Decision Trees are highly versatile, and form the basis of many powerful ensemble algorithms. However, they do posses many weaknesses as well. In this post, we will cover 8 key advantages and disadvantages of Decision Trees. Anyone wishing to make use of these models should be aware of these points.
Table of Contents
8 Advantages of Decision Trees
1. Relatively Easy to Interpret
Trained Decision Trees are generally quite intuitive to understand, and easy to interpret. Unlike most other machine learning algorithms, their entire structure can be easily visualised in a simple flow chart. I covered the topic of interpreting Decision Trees in a previous post.
2. Robust to Outliers
A well-regularised Decision Tree will be robust to the presence of outliers in the data. This feature stems from the fact that predictions are generated from an aggregation function (e.g. mean or mode) over a subsample of the training data. Outliers can start to have a bigger impact if the tree has overfitted. This topic was covered in a previous post.
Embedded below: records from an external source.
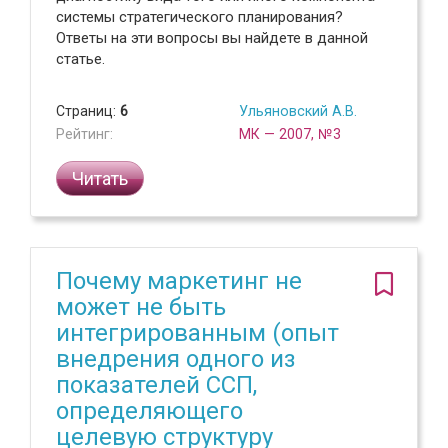
системы стратегического планирования?
Ответы на эти вопросы вы найдете в данной
статье.
Страниц:
6
Ульяновский А.В.
Рейтинг:
МК — 2007, №3
Читать
Почему маркетинг не
может не быть
интегрированным (опыт
внедрения одного из
показателей ССП,
определяющего
целевую структуру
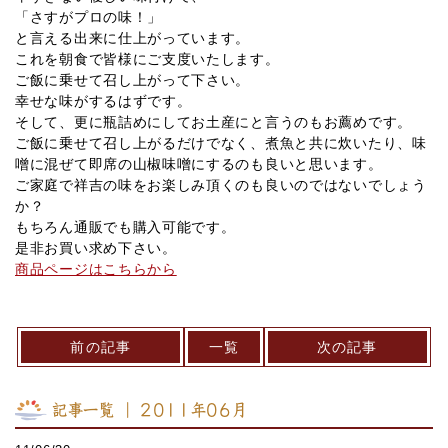
「さすがプロの味！」
と言える出来に仕上がっています。
これを朝食で皆様にご支度いたします。
ご飯に乗せて召し上がって下さい。
幸せな味がするはずです。
そして、更に瓶詰めにしてお土産にと言うのもお薦めです。
ご飯に乗せて召し上がるだけでなく、煮魚と共に炊いたり、味
噌に混ぜて即席の山椒味噌にするのも良いと思います。
ご家庭で祥吉の味をお楽しみ頂くのも良いのではないでしょう
か？
もちろん通販でも購入可能です。
是非お買い求め下さい。
商品ページはこちらから
前の記事
一覧
次の記事
記事一覧 ｜ 2011年06月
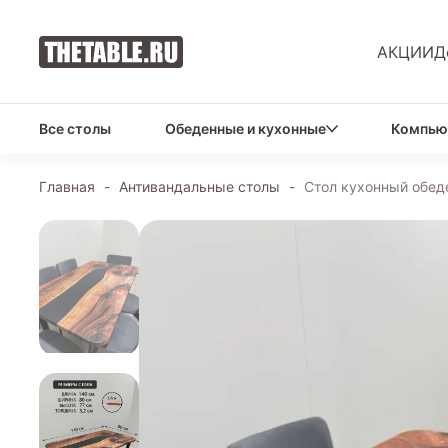
АКЦИИ
Д
Все столы
Обеденные и кухонные
Компью
Главная
-
Антивандальные столы
-
Стол кухонный обед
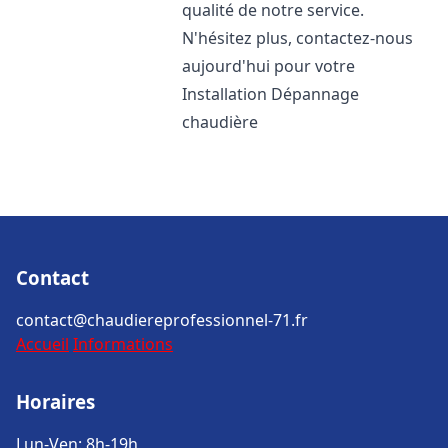
qualité de notre service.
N'hésitez plus, contactez-nous
aujourd'hui pour votre
Installation Dépannage
chaudière
Contact
contact@chaudiereprofessionnel-71.fr
Accueil
Informations
Horaires
Lun-Ven: 8h-19h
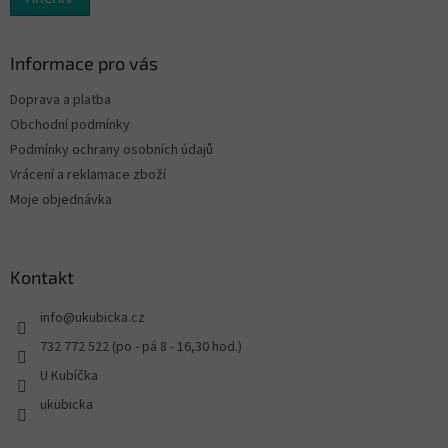
Informace pro vás
Doprava a platba
Obchodní podmínky
Podmínky ochrany osobních údajů
Vrácení a reklamace zboží
Moje objednávka
Kontakt
info
@
ukubicka.cz
732 772 522 (po - pá 8 - 16,30 hod.)
U Kubíčka
ukubicka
3. Can Deal with Missing Values
The CART algorithm naturally permits the handling of missing values in the data. This enables us to implement a Decision Tree that does not require any additional preprocessing to treat for missing values. Most other machine learning algorithms do not have this capability. We implemented a Decision Tree that can handle missing values in a previous post.
Decision Trees are inherently non-linear models. They are piece-wise functions of various different features in the feature space. As such, Decision Trees can be applied to a wide range of complex problems, where linearity cannot be assumed.
CART Decision Trees do not make assumptions regarding the underlying distributions in the data. This means we do not necessarily need to be concerned if the model is applicable to a given problem, given the assumptions of the algorithm. There are caveats to this, however, that will be discussed below (see point 4 in the disadvantages section).
6. Combining Features to Make Predictions
Combinations of features can be used in making predictions. The CART algorithm dictates that decision rules (which are if-else conditions on the input features) are combined together via AND relationships as one traverses the tree. This can be easily illustrated if we look at a Decision Tree trained on the Iris dataset:
To arrive at the leaf node circled in red, we must follow the decision path highlighted by the red arrows. This decision path indicates that the following logic needs to play out, if we are to arrive that our selected leaf node:
- petal length > 2.45 and
- petal width > 1.65 and
- petal length <= 4.85 and
- sepal width > 3.0
Note the interdependence between the features. For example, the value of petal length will affect which feature we will look at next, and what condition we will apply to that feature. This enables complex interactions between features to be learned by the algorithm.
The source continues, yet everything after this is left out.